# WORK REQUIRED:
When the word "несет" appears in a line of the data below, list that line.

# MATERIAL SHOWN:
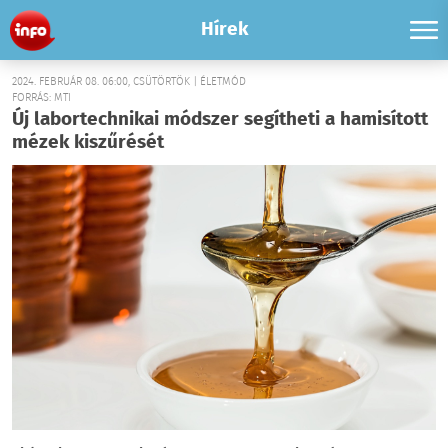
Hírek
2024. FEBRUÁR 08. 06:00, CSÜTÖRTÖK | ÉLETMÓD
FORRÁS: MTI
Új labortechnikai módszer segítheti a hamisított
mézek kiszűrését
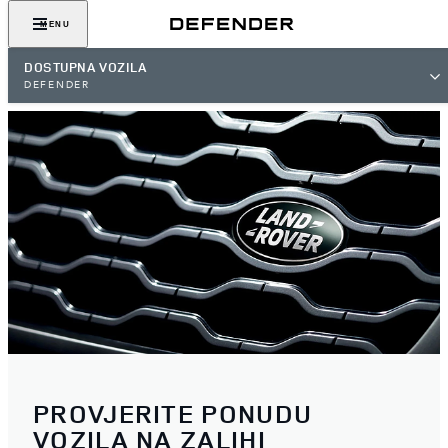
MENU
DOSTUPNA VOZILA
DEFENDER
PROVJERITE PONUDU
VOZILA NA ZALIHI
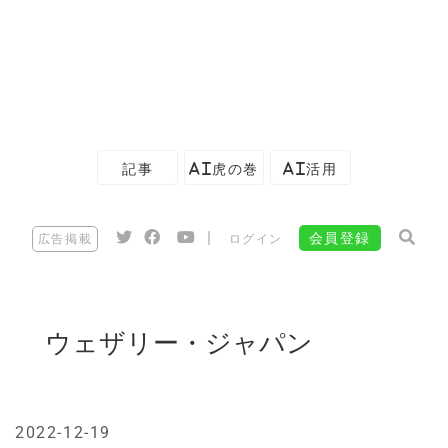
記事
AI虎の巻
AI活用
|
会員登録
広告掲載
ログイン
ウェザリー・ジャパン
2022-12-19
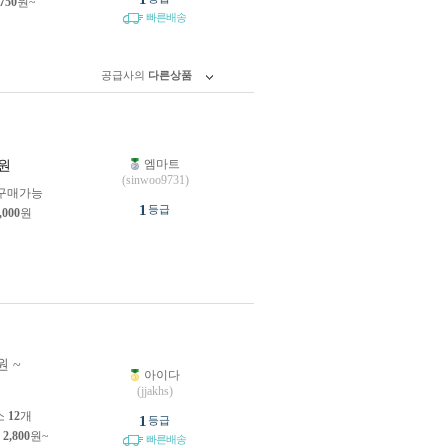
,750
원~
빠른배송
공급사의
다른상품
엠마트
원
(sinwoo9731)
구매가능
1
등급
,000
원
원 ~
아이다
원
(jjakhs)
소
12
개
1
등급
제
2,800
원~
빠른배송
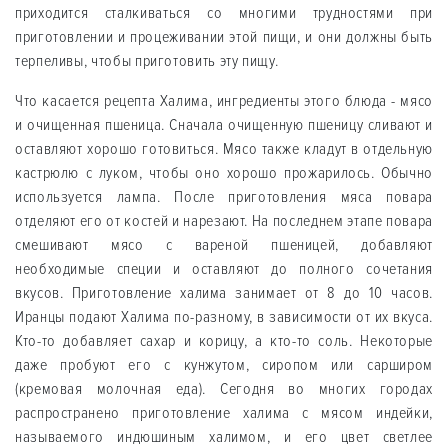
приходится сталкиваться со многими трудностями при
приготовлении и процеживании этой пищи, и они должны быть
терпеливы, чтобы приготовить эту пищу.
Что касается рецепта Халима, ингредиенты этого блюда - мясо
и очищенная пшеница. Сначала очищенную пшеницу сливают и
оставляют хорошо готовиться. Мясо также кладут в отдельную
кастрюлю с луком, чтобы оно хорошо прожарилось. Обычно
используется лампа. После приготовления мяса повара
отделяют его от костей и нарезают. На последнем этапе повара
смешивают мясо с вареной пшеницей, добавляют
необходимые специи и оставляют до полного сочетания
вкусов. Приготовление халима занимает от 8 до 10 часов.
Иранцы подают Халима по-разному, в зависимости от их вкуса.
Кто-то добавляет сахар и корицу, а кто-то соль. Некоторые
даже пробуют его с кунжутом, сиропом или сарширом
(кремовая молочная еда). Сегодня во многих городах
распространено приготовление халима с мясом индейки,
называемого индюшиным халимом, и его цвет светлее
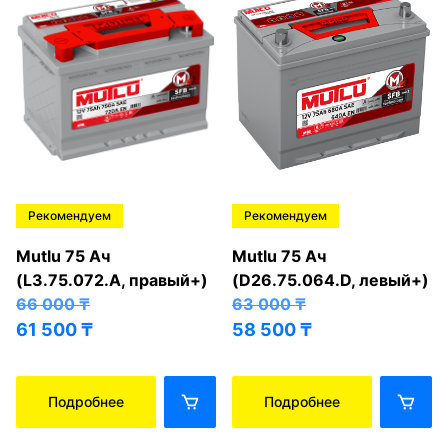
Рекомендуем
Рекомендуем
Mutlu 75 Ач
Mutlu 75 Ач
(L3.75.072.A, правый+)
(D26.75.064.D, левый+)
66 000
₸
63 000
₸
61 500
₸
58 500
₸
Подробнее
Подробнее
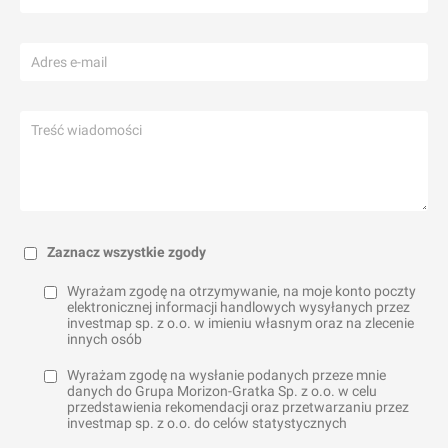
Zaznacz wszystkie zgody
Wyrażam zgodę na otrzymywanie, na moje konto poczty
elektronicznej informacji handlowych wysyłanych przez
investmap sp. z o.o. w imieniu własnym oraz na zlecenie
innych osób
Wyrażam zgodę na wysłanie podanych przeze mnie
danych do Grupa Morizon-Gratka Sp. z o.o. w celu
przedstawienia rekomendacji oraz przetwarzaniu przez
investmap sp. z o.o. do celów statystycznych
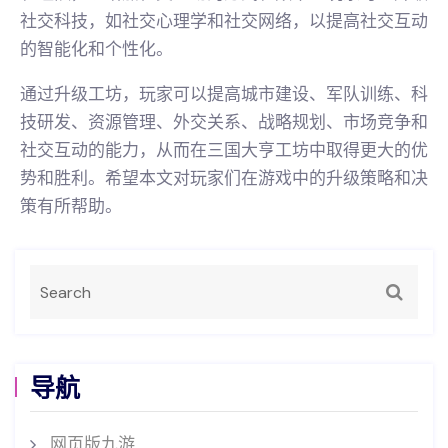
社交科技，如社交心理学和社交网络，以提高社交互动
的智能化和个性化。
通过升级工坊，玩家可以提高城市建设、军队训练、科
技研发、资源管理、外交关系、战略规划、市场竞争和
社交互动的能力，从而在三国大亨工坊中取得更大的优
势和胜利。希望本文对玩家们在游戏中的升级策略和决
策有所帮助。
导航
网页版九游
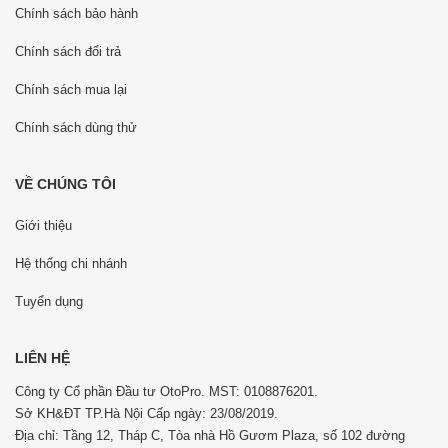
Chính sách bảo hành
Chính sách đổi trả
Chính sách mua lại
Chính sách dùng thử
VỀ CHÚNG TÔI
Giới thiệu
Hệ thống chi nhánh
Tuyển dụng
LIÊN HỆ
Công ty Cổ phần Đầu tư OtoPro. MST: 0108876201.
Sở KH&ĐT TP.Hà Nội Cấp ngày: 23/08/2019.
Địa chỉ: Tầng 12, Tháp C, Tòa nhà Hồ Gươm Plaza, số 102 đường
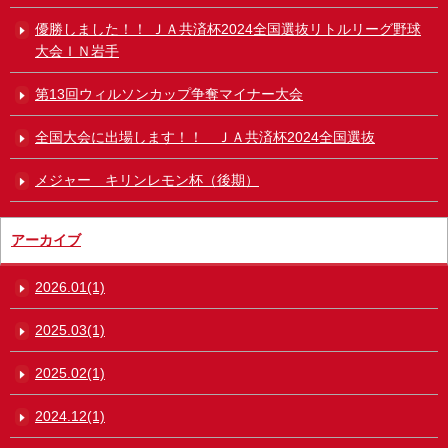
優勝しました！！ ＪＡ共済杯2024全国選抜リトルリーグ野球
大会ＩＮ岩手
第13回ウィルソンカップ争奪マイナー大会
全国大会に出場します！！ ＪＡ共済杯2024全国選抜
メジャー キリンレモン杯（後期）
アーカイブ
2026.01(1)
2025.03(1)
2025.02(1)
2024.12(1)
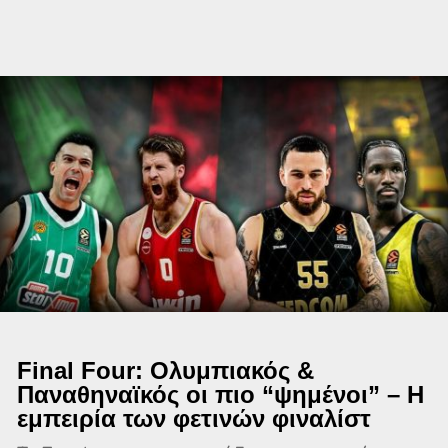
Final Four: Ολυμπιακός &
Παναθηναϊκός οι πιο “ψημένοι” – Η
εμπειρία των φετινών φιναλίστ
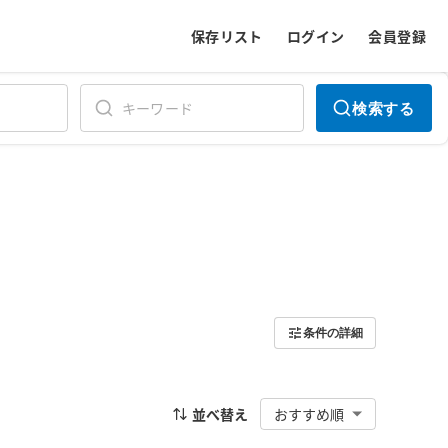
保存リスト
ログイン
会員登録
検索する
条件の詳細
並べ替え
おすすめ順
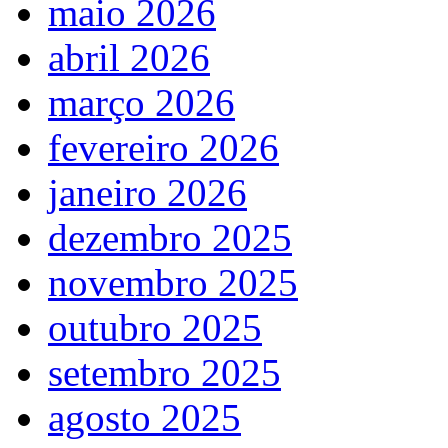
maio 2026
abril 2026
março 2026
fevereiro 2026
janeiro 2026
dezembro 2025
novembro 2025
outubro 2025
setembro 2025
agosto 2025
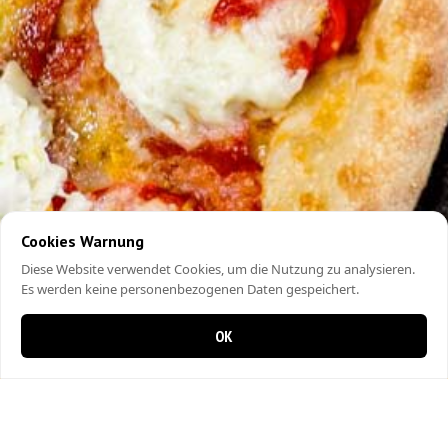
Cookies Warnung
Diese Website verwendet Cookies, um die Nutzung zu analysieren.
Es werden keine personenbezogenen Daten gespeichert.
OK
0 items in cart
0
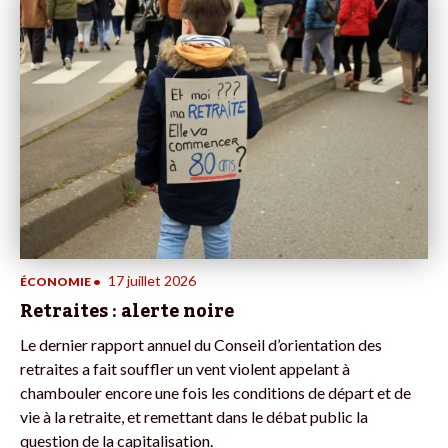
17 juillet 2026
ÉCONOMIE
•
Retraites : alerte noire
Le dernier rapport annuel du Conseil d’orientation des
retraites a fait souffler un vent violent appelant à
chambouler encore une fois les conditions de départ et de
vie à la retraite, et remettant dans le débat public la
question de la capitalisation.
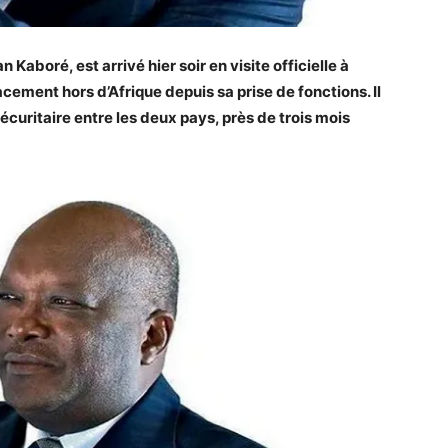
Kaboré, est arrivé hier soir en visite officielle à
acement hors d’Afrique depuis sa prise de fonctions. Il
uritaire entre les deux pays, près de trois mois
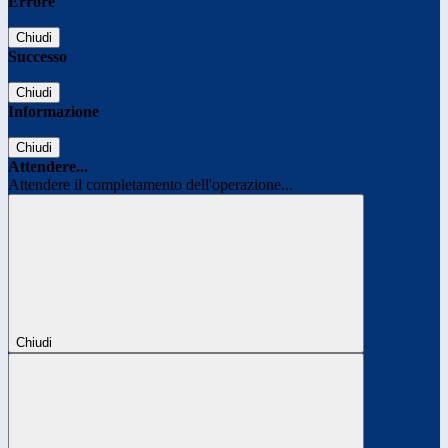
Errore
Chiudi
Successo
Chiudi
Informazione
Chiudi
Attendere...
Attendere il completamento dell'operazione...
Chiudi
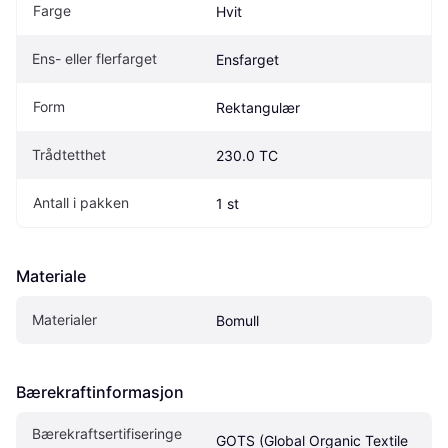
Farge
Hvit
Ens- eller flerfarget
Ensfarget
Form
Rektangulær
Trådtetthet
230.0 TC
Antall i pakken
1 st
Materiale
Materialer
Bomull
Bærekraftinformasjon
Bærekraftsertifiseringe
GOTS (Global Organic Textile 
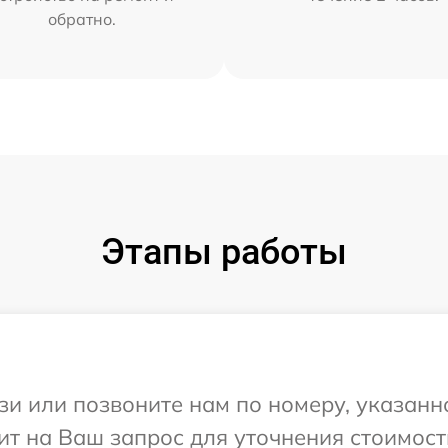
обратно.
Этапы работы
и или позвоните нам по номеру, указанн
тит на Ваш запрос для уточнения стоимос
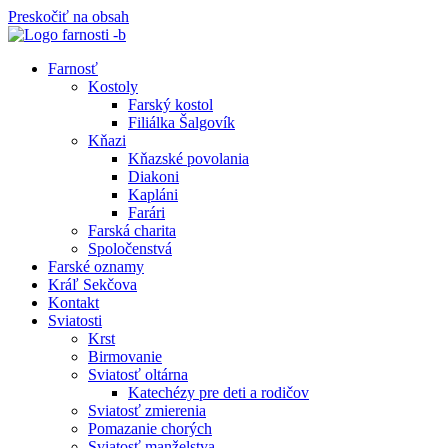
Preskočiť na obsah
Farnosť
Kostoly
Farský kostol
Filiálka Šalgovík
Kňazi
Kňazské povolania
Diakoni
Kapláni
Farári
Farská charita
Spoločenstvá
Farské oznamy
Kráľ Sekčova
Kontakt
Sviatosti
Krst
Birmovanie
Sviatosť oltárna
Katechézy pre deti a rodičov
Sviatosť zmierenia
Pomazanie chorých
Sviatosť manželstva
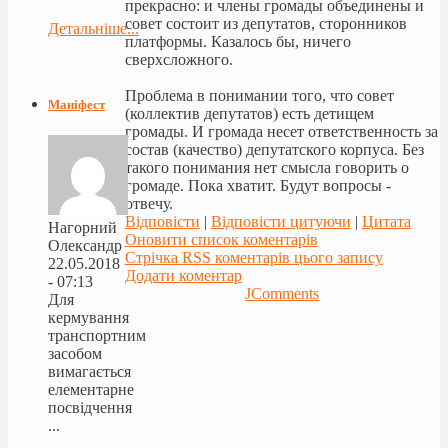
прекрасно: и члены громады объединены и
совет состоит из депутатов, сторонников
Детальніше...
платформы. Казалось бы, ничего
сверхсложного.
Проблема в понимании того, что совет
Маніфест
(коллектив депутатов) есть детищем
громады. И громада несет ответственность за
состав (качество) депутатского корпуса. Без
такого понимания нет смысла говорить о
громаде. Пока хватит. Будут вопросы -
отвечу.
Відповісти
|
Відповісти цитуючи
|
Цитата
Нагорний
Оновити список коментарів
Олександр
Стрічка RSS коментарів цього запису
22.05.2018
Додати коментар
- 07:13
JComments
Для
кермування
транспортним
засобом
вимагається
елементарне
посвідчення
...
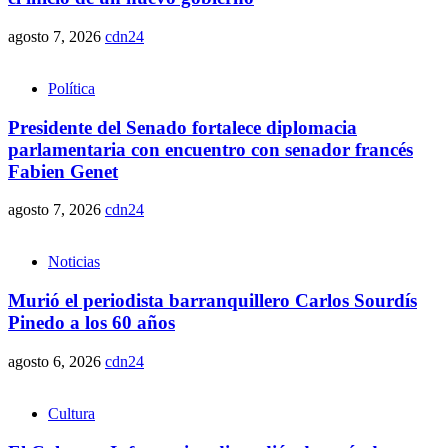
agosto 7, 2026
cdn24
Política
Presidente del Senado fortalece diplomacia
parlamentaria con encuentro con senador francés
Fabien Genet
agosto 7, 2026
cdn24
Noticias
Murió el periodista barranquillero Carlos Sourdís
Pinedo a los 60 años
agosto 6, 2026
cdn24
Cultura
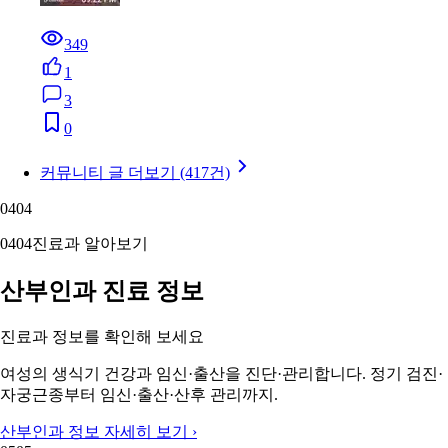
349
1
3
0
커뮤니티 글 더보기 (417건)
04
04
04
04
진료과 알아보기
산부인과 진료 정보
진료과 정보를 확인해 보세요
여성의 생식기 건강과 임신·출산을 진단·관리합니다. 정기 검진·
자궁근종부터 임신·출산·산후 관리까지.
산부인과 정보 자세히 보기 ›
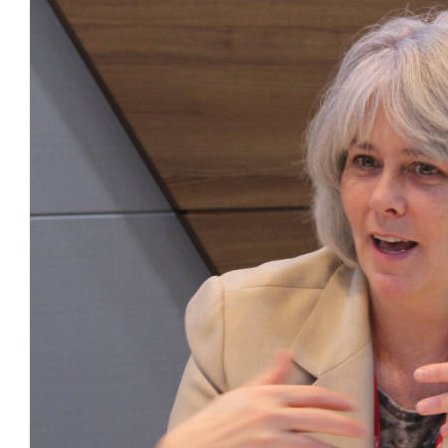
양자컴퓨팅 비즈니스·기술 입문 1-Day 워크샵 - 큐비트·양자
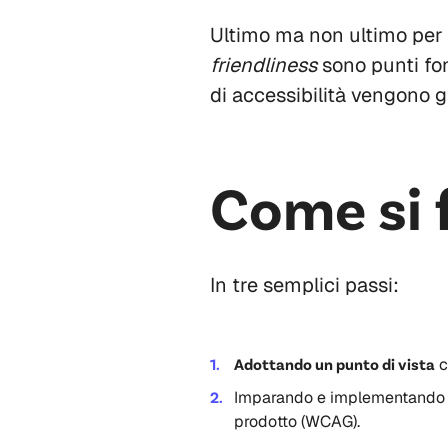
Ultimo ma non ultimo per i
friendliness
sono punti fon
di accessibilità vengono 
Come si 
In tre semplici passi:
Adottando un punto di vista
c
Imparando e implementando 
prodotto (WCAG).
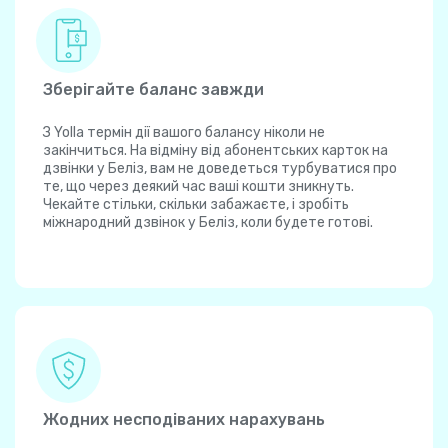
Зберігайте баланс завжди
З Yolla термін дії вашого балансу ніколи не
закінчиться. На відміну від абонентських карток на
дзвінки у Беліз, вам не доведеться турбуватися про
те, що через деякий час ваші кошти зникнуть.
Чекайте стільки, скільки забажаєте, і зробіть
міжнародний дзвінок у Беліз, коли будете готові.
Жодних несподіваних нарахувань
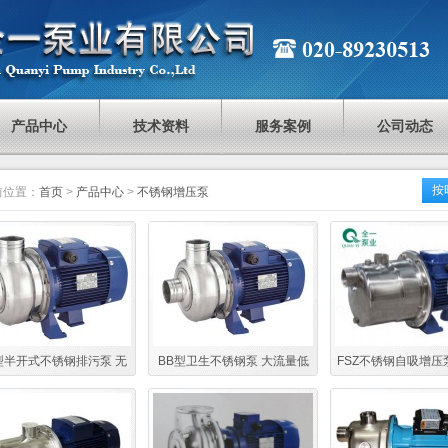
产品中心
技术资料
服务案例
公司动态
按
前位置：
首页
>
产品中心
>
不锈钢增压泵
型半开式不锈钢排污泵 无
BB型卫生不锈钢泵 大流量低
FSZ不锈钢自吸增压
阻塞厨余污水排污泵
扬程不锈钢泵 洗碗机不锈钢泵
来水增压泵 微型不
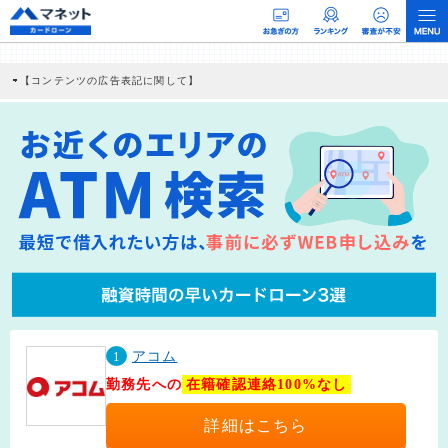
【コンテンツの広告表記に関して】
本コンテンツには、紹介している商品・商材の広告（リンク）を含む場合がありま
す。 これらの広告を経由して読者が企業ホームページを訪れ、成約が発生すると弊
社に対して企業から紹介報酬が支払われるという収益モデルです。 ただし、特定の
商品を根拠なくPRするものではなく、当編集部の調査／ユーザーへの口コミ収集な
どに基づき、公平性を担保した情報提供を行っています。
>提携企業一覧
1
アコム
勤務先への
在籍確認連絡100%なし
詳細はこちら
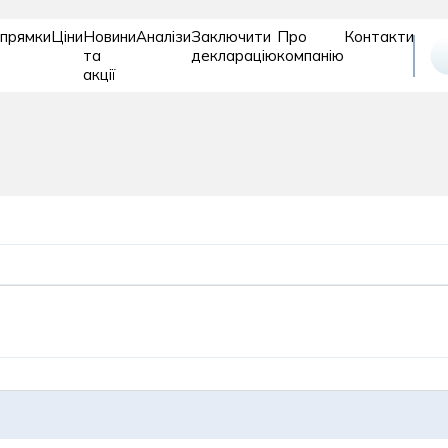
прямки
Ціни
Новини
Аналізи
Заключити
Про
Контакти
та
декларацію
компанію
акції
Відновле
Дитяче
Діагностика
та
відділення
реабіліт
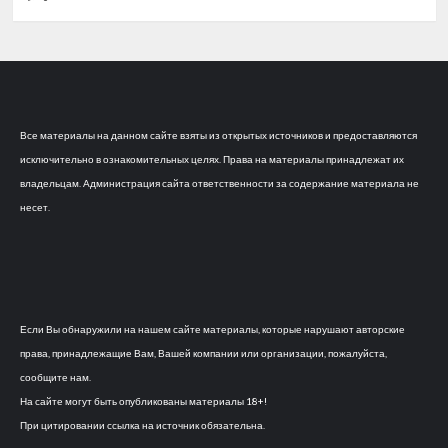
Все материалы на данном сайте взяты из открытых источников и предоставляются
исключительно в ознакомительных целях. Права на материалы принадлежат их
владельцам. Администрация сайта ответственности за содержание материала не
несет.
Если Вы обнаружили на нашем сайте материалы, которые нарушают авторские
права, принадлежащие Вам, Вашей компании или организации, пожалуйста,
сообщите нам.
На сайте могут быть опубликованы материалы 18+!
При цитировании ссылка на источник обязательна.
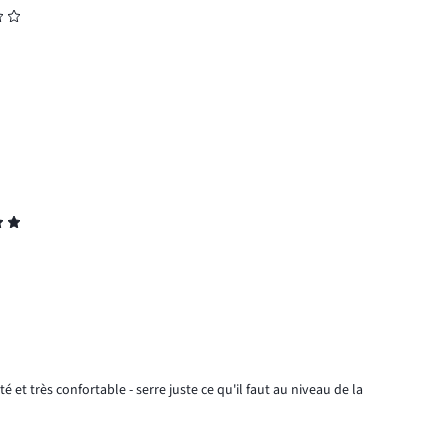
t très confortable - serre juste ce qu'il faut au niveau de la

# WRITTEN REPLY:
громады. И громада несет ответственность за
несет.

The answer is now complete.